* Re: xfs: pass total block res. as total xfs_bmapi_write() parameter
2017-03-15 12:24 ` xfs: pass total block res. as total xfs_bmapi_write() parameter Nikolay Borisov
@ 2017-03-15 15:00 ` Brian Foster
2017-03-16 10:07 ` Jiri Slaby
1 sibling, 0 replies; 5+ messages in thread
From: Brian Foster @ 2017-03-15 15:00 UTC (permalink / raw)

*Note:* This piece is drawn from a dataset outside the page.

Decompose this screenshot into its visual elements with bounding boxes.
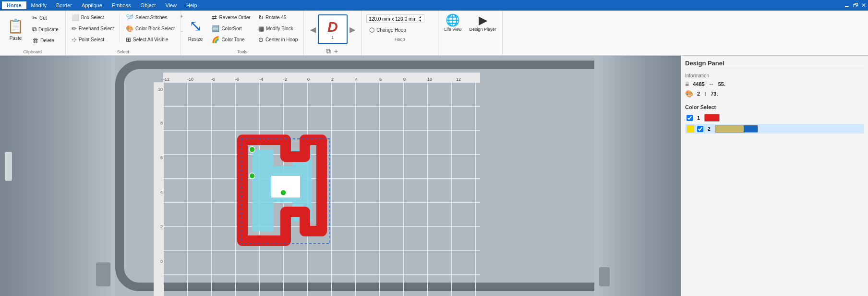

To: Nikolay Borisov; +Cc: stable, darrick.wong, linux-xfs, david
On Wed, Mar 15, 2017 at 02:24:14PM +0200, Nikolay Borisov wrote:
> From: Brian Foster <bfoster@redhat.com>
>
> The total field from struct xfs_alloc_arg is a bit of an unknown
> commodity. It is documented as the total block requirement for the
> transaction and is used in this manner from most call sites by virtue of
> passing the total block reservation of the transaction associated with
> an allocation. Several xfs_bmapi_write() callers pass hardcoded values
> of 0 or 1 for the total block requirement, which is a historical oddity
> without any clear reasoning.
>
> The xfs_iomap_write_direct() caller, for example, passes 0 for the total
> block requirement. This has been determined to cause problems in the
> form of ABBA deadlocks of AGF buffers due to incorrect AG selection in
> the block allocator. Specifically, the xfs_alloc_space_available()
> function incorrectly selects an AG that doesn't actually have sufficient
> space for the allocation. This occurs because the args.total field is 0
> and thus the remaining free space check on the AG doesn't actually
> consider the size of the allocation request. This locks the AGF buffer,
> the allocation attempt proceeds and ultimately fails (in
> xfs_alloc_fix_minleft()), and xfs_alloc_vexent() moves on to the next
> AG. In turn, this can lead to incorrect AG locking order (if the
> allocator wraps around, attempting to lock AG 0 after acquiring AG N)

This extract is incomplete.